Una panchina (una a caso).

L'abbiamo vista attraversare le stagioni, eppure nella mia mente è avvolta da un forte ma gradevole profumo di pioggia appena scesa. Circondata dalle foglie rossastre e scricchiolanti di un autunno inoltrato di ormai diversi anni fa. Sovrastata da alberi spogli ma sempre imponenti, che la custodiscono da molto tempo prima che noi la trovassimo. Ed incorniciata da un cielo così limpido e pulito in un'aria cristallina e frizzante. 

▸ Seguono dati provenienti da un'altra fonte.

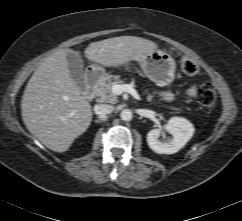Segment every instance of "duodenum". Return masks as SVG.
Returning <instances> with one entry per match:
<instances>
[{
    "label": "duodenum",
    "instance_id": "1",
    "mask_svg": "<svg viewBox=\"0 0 242 221\" xmlns=\"http://www.w3.org/2000/svg\"><path fill=\"white\" fill-rule=\"evenodd\" d=\"M101 79L100 72L90 70L87 74V89L85 96L87 98H93L96 94V84Z\"/></svg>",
    "mask_w": 242,
    "mask_h": 221
}]
</instances>
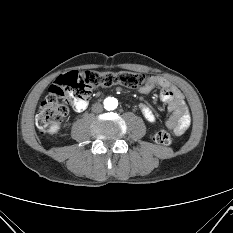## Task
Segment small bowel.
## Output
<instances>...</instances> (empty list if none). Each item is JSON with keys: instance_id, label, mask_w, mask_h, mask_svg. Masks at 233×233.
I'll return each instance as SVG.
<instances>
[{"instance_id": "obj_1", "label": "small bowel", "mask_w": 233, "mask_h": 233, "mask_svg": "<svg viewBox=\"0 0 233 233\" xmlns=\"http://www.w3.org/2000/svg\"><path fill=\"white\" fill-rule=\"evenodd\" d=\"M156 88H160V99L168 105L170 116L166 121L167 128L175 135L183 134L191 125V115L189 108L184 101L181 91L170 81L159 75H152L149 77L145 86L140 88L141 93H150ZM89 102H78L74 110L82 112L87 109ZM139 108L144 118L150 122H156V115L153 110L146 104H140Z\"/></svg>"}]
</instances>
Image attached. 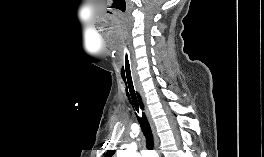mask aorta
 <instances>
[{
    "label": "aorta",
    "mask_w": 264,
    "mask_h": 157,
    "mask_svg": "<svg viewBox=\"0 0 264 157\" xmlns=\"http://www.w3.org/2000/svg\"><path fill=\"white\" fill-rule=\"evenodd\" d=\"M118 157H136V145L131 144L126 150L117 153Z\"/></svg>",
    "instance_id": "1"
}]
</instances>
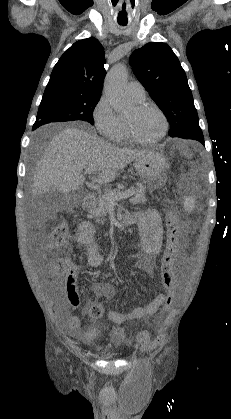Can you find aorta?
I'll use <instances>...</instances> for the list:
<instances>
[{
	"instance_id": "aorta-1",
	"label": "aorta",
	"mask_w": 231,
	"mask_h": 419,
	"mask_svg": "<svg viewBox=\"0 0 231 419\" xmlns=\"http://www.w3.org/2000/svg\"><path fill=\"white\" fill-rule=\"evenodd\" d=\"M127 69L123 64H118L107 74L104 90L112 107L118 111H124L129 106L126 91Z\"/></svg>"
}]
</instances>
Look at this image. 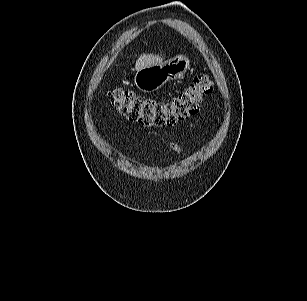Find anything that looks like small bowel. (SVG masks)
Listing matches in <instances>:
<instances>
[{
  "instance_id": "small-bowel-1",
  "label": "small bowel",
  "mask_w": 307,
  "mask_h": 301,
  "mask_svg": "<svg viewBox=\"0 0 307 301\" xmlns=\"http://www.w3.org/2000/svg\"><path fill=\"white\" fill-rule=\"evenodd\" d=\"M168 144H169V146H170L172 149H174L175 151H177V152H179V153L182 152V147H181V145L178 144L177 142L170 140V141H168Z\"/></svg>"
}]
</instances>
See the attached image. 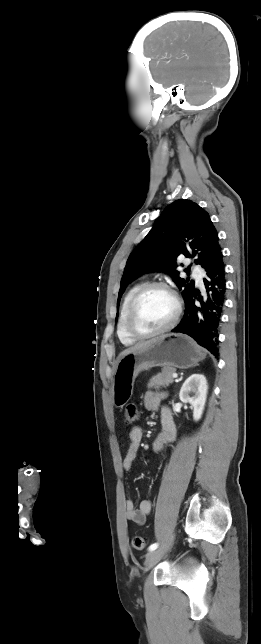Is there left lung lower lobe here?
<instances>
[{"label":"left lung lower lobe","mask_w":261,"mask_h":644,"mask_svg":"<svg viewBox=\"0 0 261 644\" xmlns=\"http://www.w3.org/2000/svg\"><path fill=\"white\" fill-rule=\"evenodd\" d=\"M203 278L207 293L200 295L194 291L185 303V313L180 324L172 330L187 334L199 345L218 355V329L225 302L226 280L222 252L217 254L206 266ZM195 297L199 303H195Z\"/></svg>","instance_id":"obj_1"}]
</instances>
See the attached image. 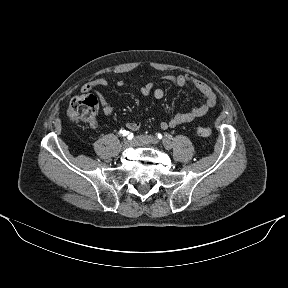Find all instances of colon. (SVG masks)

Porta su di lei ancora i segni di tutte quelle promesse che ci siamo fatti, senza poi riuscire a mantenerle, e che le abbiamo imposto a forza con la lama di un coltello che mai avremmo dovuto maneggiare. Ha origliato silenziosamente i nostri segreti. Ed ha poi riso forte, vedendoci sabotare con le nostre stesse mani i progetti e gli obbiettivi che ci eravamo prefissati in sua compagnia. Ha conosciuto tutte le versioni di noi, troppo spesso incassando con dignità i miei pugni pieni di rabbia e facendo impattare su di lei le tue lacrime da coccodrillo. Luogo di mille partenze senza meta, perché infine sempre lì ci ritrovavamo con noi stessi. Ma comunque sentiero  di viaggi incredibili ed interminabili. Troppe volte ci siamo aspettati reciprocamente in quel posto, quando non sapevamo più dove cercarci. 
Non so tu ma io, spesso, ci passo davanti tutt'oggi. In una nuova veste, con nuovi pensieri. Ed ogni volta che la vedo, credimi, non posso fare a meno di vedere l'ombra di ciò che siamo stati. 
Spero solo che le panchine non imparino mai a parlare. 

L'infelicità è la forma che prende la consapevolezza dell'esistenza di altro.